It’s not settled whether 19th-century pianist and composer Frederic Chopin was born on February 22nd, or March 1st, 1810. But as Susan Lewis reports, one thing that’s clear is that he made a significant mark on music in his short life of just under 40 years.
LEWIS: Born in Poland and raised in Warsaw, Frederic Chopin’s virtuosity was recognized early. As a young man, he went to Paris and joined a community of like-minded performers and artists, including the female writer who took the name George Sand, with whom he had an extended love affair. University of Pennsylvania Music Professor Jeffrey Kallberg says Paris was a mecca for pianists who typically performed their own music.
KALLBERG: Liszt being one, but people like Frederick Kaltbrenner, Theodore Durler, people we tend to forget these days. Chopin fit in with these, but what really set him apart was the extraordinary quality of what he composed.
LEWIS: Kallberg says Chopin preferred the craft and counterpoint of Bach and Mozart to the styles of his musical contemporaries, many of whom were writing program music that followed a story line. Instead of writing for the piano as a pure melodic instrument, Chopin, would allow it to blur sounds together.

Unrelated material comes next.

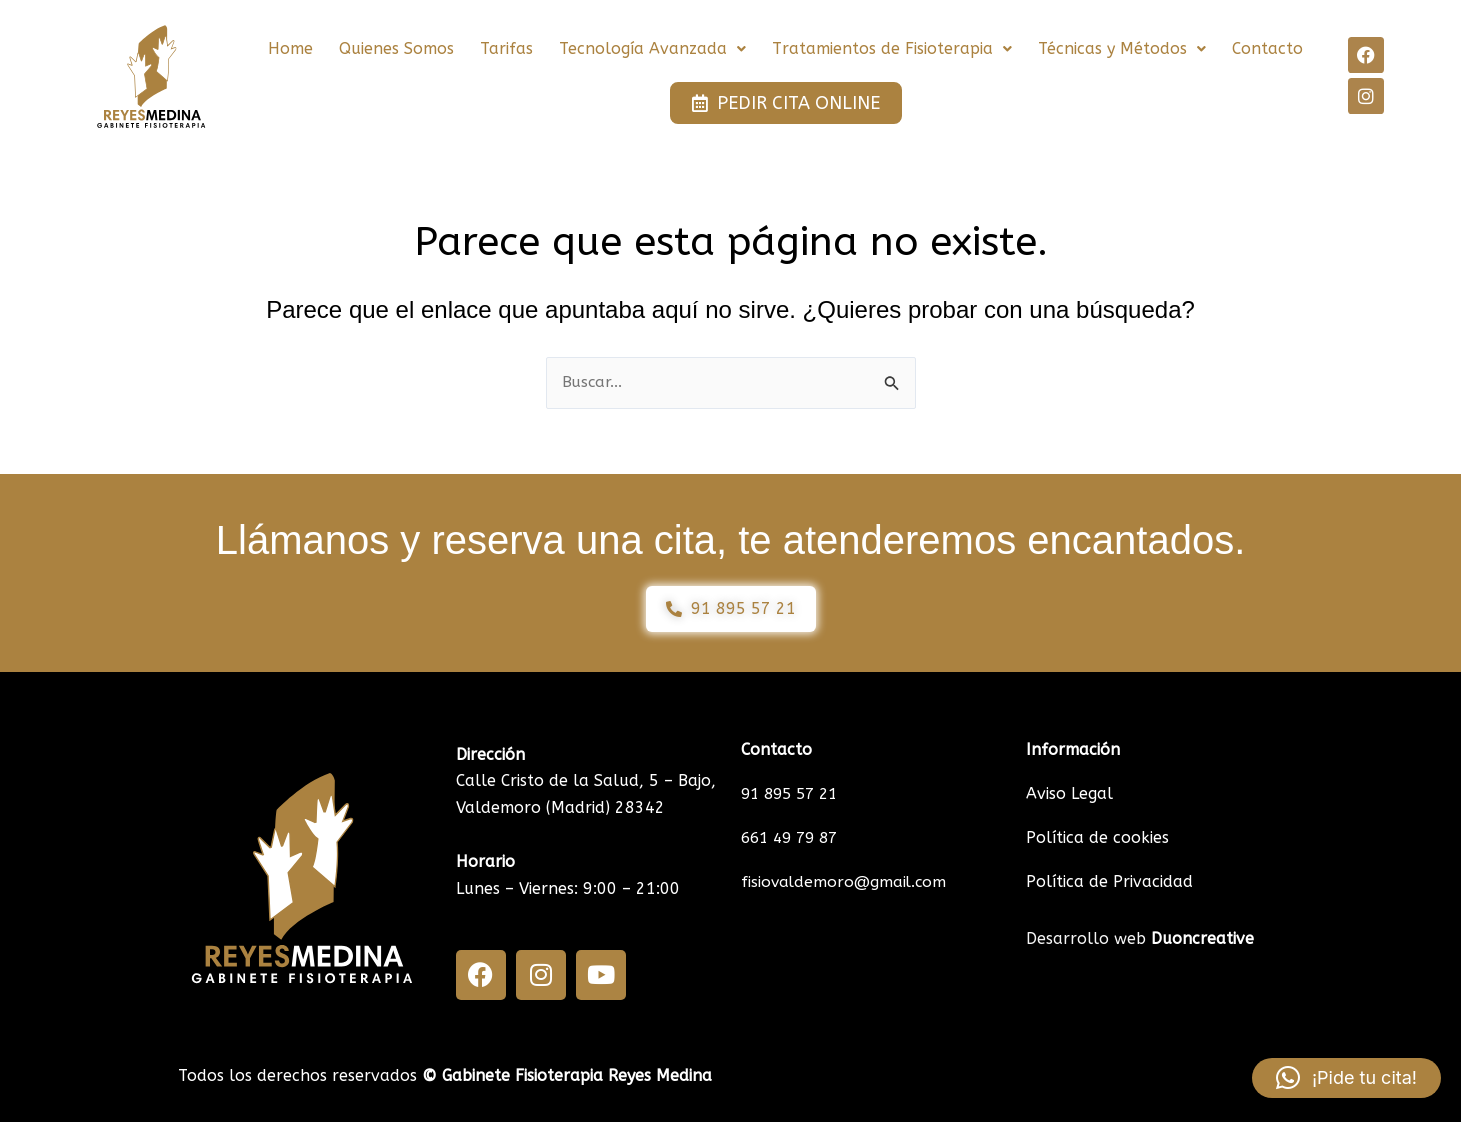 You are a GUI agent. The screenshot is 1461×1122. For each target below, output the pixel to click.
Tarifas (506, 48)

KALLBERG: ...and to produce a sort of sonic haze that looks forward to a composer like Debussy, for example. I’m thinking of in a work like the Nocturne in c sharp minor , which is a work unlike most nocturnes seems not to have a lyrical melody at the beginning, what you have is a melody that moves scarcely at all.
What you hear is just chords undulating and a mood being set without any melody to hang onto.. so he was rethinking what forms and genres were about by putting emphasis on new kinds of sounds.
LEWIS: Kallberg is author of Chopin at the Boundaries: Sex, History and Musical Genre.